Elle s’attarde ainsi à traduire le modèle original de Hall et à l’adapter au contexte industriel manufacturier.

Suite à l’introduction d’un changement technologique dans une grande entreprise manufacturière privée, sa recherche prendra une logique diachronique (trois temps de mesure échelonné sur une période de 6 mois) compte tenu du caractère fondamentalement dynamique du concept des préoccupations.

Sur un total de 7 hypothèses de recherche, trois de celles-ci ont été retranscrites dans le tableau 3. Elles cherchent à vérifier la validité de construit, l’évolution réelle des phases dans le temps et le lien entre les phases de préoccupations et l’adoption individuelle du changement.

Tableau 3: Quelques hypothèses de recherche de Bareil (1997)

1. Les analyses structurelles confirment l’existence de sept phases de préoccupations.* Confirmée
3. Les phases de préoccupations évoluent dans le temps : affaissement des phases antérieures de préoccupation et augmentation des phases ultérieures au fur et à mesure de la mise en œuvre du changement.Partiellement confirmée
5. Les phases de préoccupations sont corrélées aux degrés d’adoption de l’innovation.* Confirmée

Le fait que l’hypothèse 3 soit partiellement confirmée impose quelques explications supplémentaires face aux résultats obtenus.

Ainsi, Bareil (1997) confirme l’évolution rapide de la plupart des phases de préoccupations dans le temps puisque les phases des préoccupations 1, 2, 3 et 6 ont significativement augmenté ou diminué d’intensité sur une période de 6 mois.

Seulement, le mouvement des phases 0, 4 et 5 ne s’est pas manifesté de façon significative dans le temps, bien que l’on puisse percevoir cette tendance dans les résultats.

Bien que l’hypothèse reste partiellement confirmée, Bareil (1997) maintient tout de même l’effet de mouvement, semblable à celui d’une vague, dans les réactions et les préoccupations des destinataires du changement, au fur et à mesure que la mise en œuvre progresse.

En somme, Bareil (1997) démontre l’existence d’une structure logique en sept phases de préoccupations telle que proposée originalement par Hall et Hord (1987).

Cette confirmation rend ainsi possible le diagnostic des réactions des destinataires, via une grille d’analyse complète, valide et conviviale, au fur et à mesure qu’ils vivent le changement organisationnel.

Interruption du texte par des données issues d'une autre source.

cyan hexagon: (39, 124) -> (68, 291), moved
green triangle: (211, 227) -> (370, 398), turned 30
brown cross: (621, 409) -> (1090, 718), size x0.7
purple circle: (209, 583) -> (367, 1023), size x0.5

Ce diagnostic est important tant pour le destinataire qui y trouve une légitimité et une meilleure compréhension de ses propres réactions, qu’à toute autre personne responsable d’analyser et de venir en aide aux individus exposés à un changement organisationnel.

Aussi, l’évolution des phases dans le temps, bien que partiellement confirmée, peut constituer un référent intéressant permettant une conduite éclairée de la mise en œuvre du changement et proposant un rythme de changement adapté aux besoins des destinataires plutôt qu’à un calendrier rigide d’implantation.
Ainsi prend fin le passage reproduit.